April 25 is World Malaria Day and this year the specially assigned motto is “Accelerating the fight against malaria for a more equitable world”. The following chart takes a look at the latest figures by Policy Cures Research on research and development funding not only for malaria, but also several other major diseases as well as their related estimated number of deaths in 2022.
Malaria is considered one of the neglected diseases and was included in the report, according to Policy Cures Research, because it ticks all three of the following criteria: 1) it is a disease that disproportionately affects people in low- and middle-income countries 2) there is a need for new products (i.e. there is no existing product OR improved or additional products are needed) 3) there is market failure (i.e. there is insufficient commercial market to attract R&D by private industry).

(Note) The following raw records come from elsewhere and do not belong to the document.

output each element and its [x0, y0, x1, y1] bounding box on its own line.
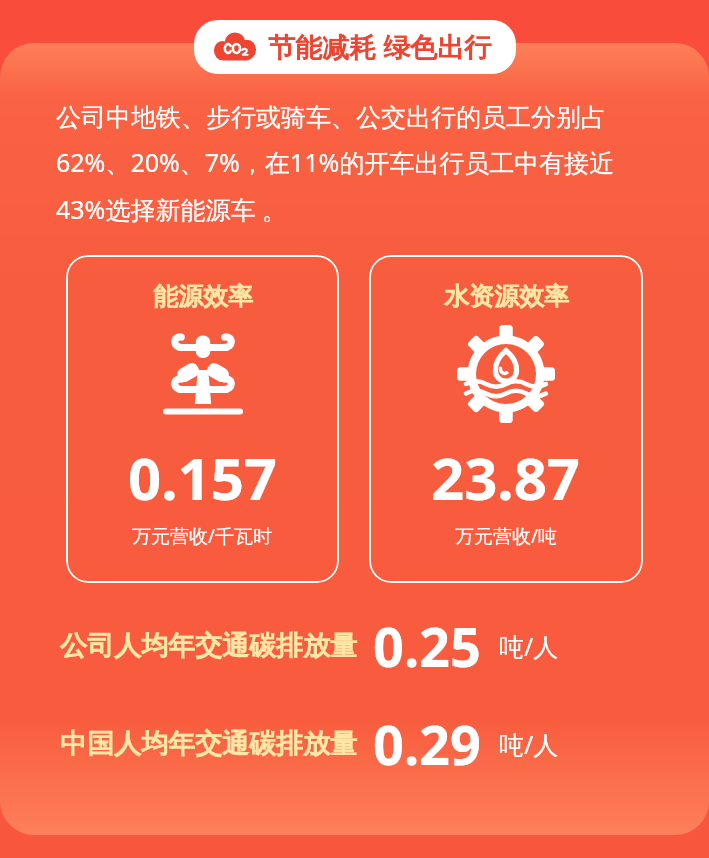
staticText: 中国人均年交通碳排放量: [60, 727, 357, 761]
other: Energy efficiency: [153, 324, 253, 424]
staticText: 水资源效率: [444, 281, 569, 312]
staticText: 公司中地铁、步行或骑车、公交出行的员工分别占62%、20%、7%，在11%的开车…: [56, 102, 653, 227]
staticText: 吨/人: [499, 727, 559, 761]
staticText: 吨/人: [499, 629, 559, 663]
staticText: 0.25: [373, 609, 481, 683]
staticText: 能源效率: [153, 281, 253, 312]
staticText: 万元营收/吨: [455, 523, 558, 549]
staticText: 0.29: [373, 707, 481, 781]
other: Water efficiency: [456, 324, 556, 424]
other: CO2: [214, 32, 256, 62]
staticText: 公司人均年交通碳排放量: [60, 629, 357, 663]
staticText: 节能减耗 绿色出行: [268, 28, 492, 65]
button[interactable]: CO2: [194, 20, 516, 74]
button[interactable]: 中国人均年交通碳排放量: [0, 707, 709, 781]
staticText: 23.87: [431, 438, 581, 517]
staticText: 0.157: [128, 438, 278, 517]
staticText: 万元营收/千瓦时: [132, 523, 273, 549]
button[interactable]: 公司人均年交通碳排放量: [0, 609, 709, 683]
button[interactable]: 能源效率: [66, 255, 339, 583]
button[interactable]: 水资源效率: [369, 255, 643, 583]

As this chart shows, malaria received $604 million in 2022. This is a drop of more than 10 percent since 2021 (-$73 million), and was the lowest level of funding in the past 15 years. According to the report, funding for malaria vaccines fell for a fifth consecutive year, to a record low of $106 million. Meanwhile, drugs received the largest share of funding ($235 million), although the segment also saw a drop of 12 percent (-$33 million).
Yet, other diseases received even less attention. Hepatitis B, which killed over a million people in 2022 received just 30 million in funding worldwide that year.